Se habló en la mesa de la tempestad en el lago, del peligro que había corrido la joven extranjera, de su desmayo en Haute—Combe, de su ausencia de dos días, de la fortuna que yo había tenido de encontrarla y volverla a traer el día anterior. Rogué al médico que, en mi nombre, le pidiese permiso para informarme del estado de su salud y para acompañarla en sus excursiones.
Bajó con ella, más hermosa, más sugestiva, rejuvenecida por la felicidad como no se la había visto nunca. Deslumbraba a todo el mundo. No miraba a nadie más que a mí. Yo sólo comprendía aquellas miradas y aquellas palabras de doble sentido. Sus guías la alzaron, entre gritos de júbilo, a las jamugas que usan como silla de montar las mujeres saboyanas. Yo seguí a pie al mulo de tintineantes campanillas que la llevaba aque!
día a las quintas más elevadas de la meseta de la montaña.
Allí pasamos el día entero sin hablarnos casi; de tal manera nos entendíamos ya completamente sin palabras.

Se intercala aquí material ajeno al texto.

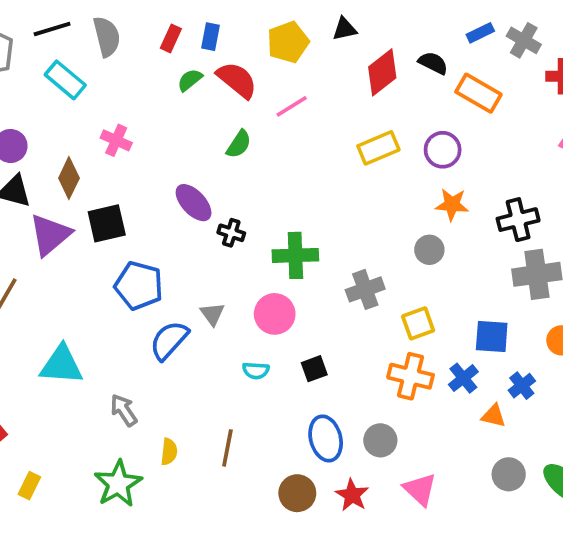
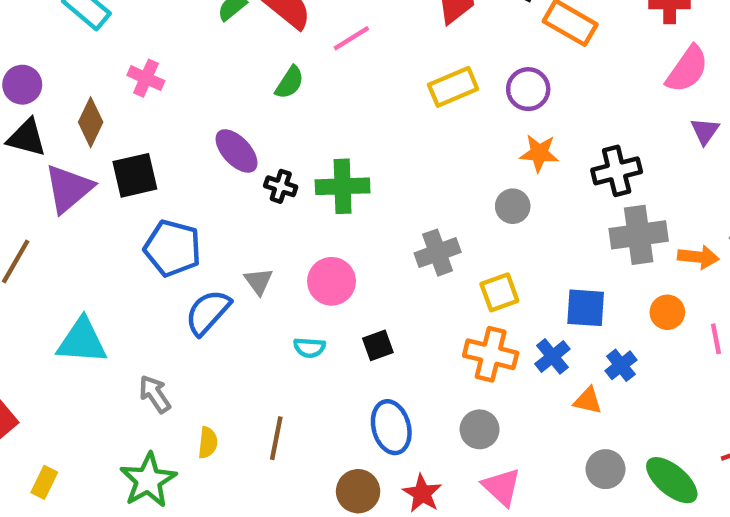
green cross: (295, 255) -> (343, 186), moved
gray circle: (380, 440) -> (480, 429), moved

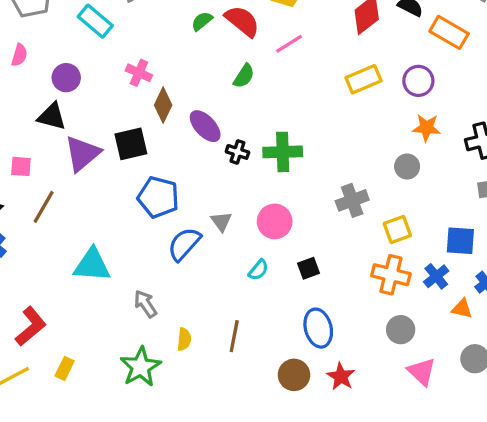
purple circle: (22, 85) -> (66, 78), moved
brown diamond: (91, 122) -> (163, 105), moved
cyan semicircle: (309, 348) -> (258, 270), turned -55
gray circle: (480, 429) -> (401, 330), moved
pink triangle: (502, 487) -> (422, 372), moved

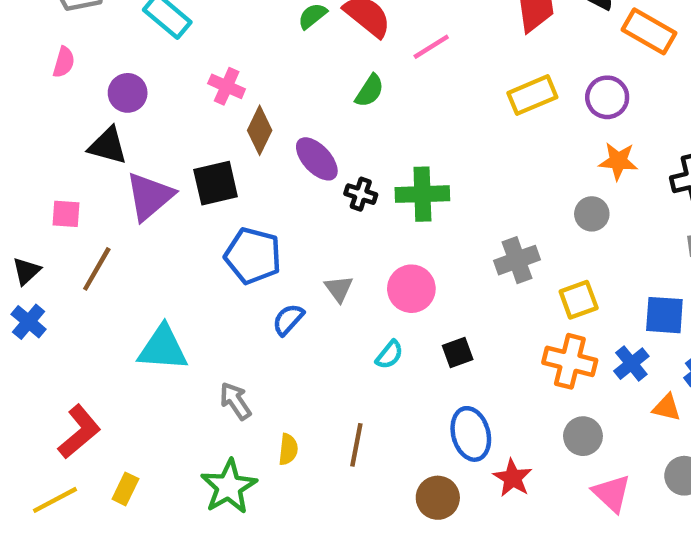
blue semicircle: (184, 244) -> (288, 320), size x0.7
red star: (341, 376) -> (513, 478), moved

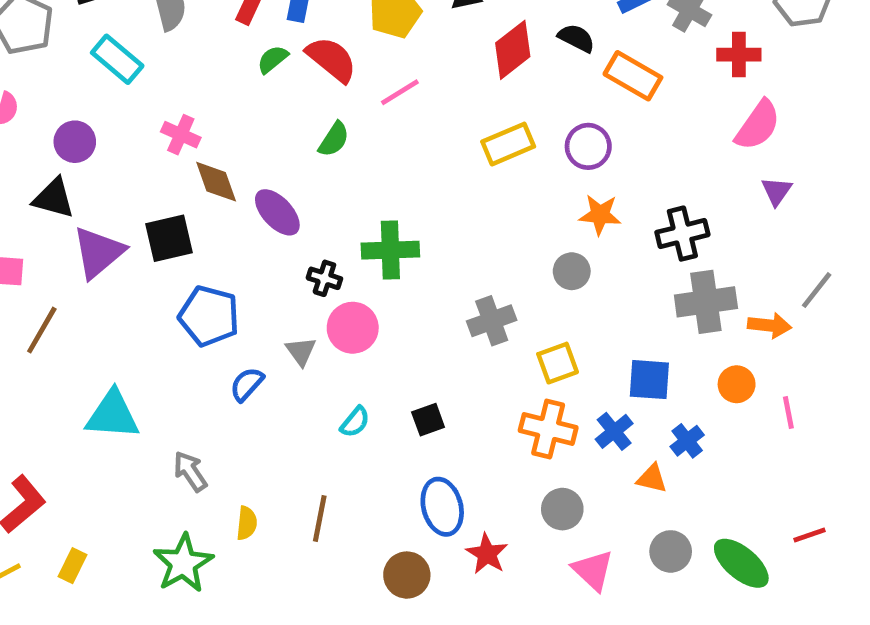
brown diamond: (260, 130) -> (216, 182), turned -45
black cross: (361, 194) -> (324, 278), moved
pink circle: (411, 289) -> (353, 328), moved

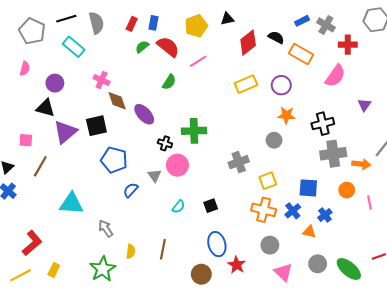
pink semicircle: (758, 125) -> (335, 76), moved

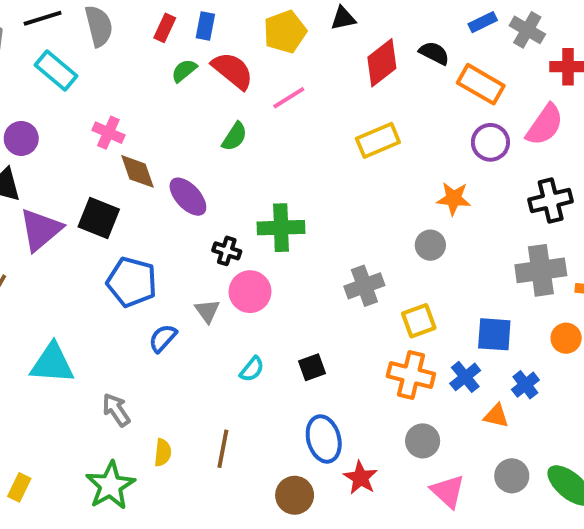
purple circle: (281, 85) -> (490, 142), moved
black cross: (323, 124) -> (551, 200), moved
black square: (96, 126) -> (99, 218), turned 35

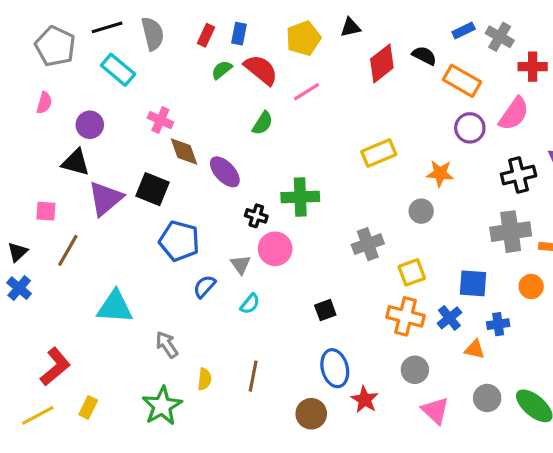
yellow rectangle: (378, 140) -> (379, 153), moved
cyan semicircle: (252, 369) -> (250, 304), moved
blue cross: (525, 385) -> (498, 324), turned 30

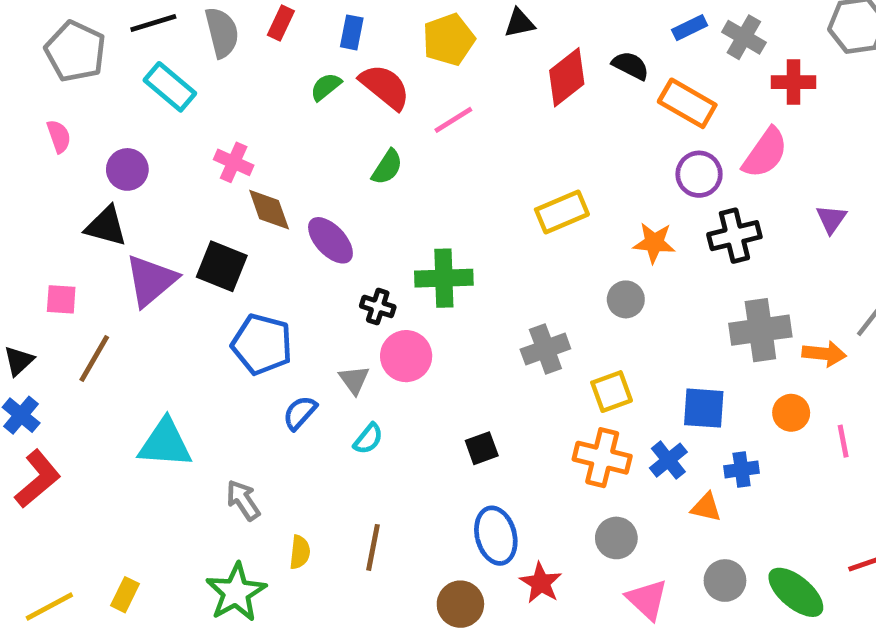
red rectangle: (206, 35) -> (281, 23), moved
pink semicircle: (44, 103) -> (59, 136), turned -35
black cross: (519, 175) -> (734, 236), moved
red L-shape: (55, 367) -> (38, 479), moved

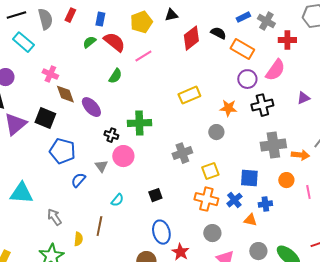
purple triangle: (831, 219) -> (303, 98), turned 32
cyan semicircle: (368, 439) -> (117, 200), moved
brown line: (373, 547) -> (99, 226), moved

Ora ocupados en contemplar el luminoso valle de Chambery, que parecía ahondarse y ensancharse a medida que íbamos elevándonos; ora en detenernos al borde de las cascadas, cuya neblina, coloreada por el sol, nos envolvía en iris ondulantes, que nos parecían sobrenatural encuadramiento y misteriosa aureola de nuestro amor; ya en coger las últimas flores de la tierra en las Laderas que descienden de las quintas, cambiándolas entre nosotros como letras, que nadie sino nosotros podría nunca leer, de ese embalsamado alfabeto de la Naturaleza; ya amontonando las castañas olvidadas al pie de sus árboles y descascarándolas para que ella, por las noches, las cociese al fuego de su habitación; otras veces nos sentábamos al pie de los últimos hoteles de la montaña, ya abandonados por sus habitantes; nos decíamos cuán dichosos serían dos seres como nosotros relegados por su suerte a una de esas cabañas solitarias hechas de unos troncos de árbol y unas tablas, gozando de la proximidad de las estrellas, del murmullo de los vientos en los abetales, del calofrío de los ventisqueros y las nieves; pero separados de los hombres por la soledad y llenando su vida sólo con un pleno y desbordante sentimiento.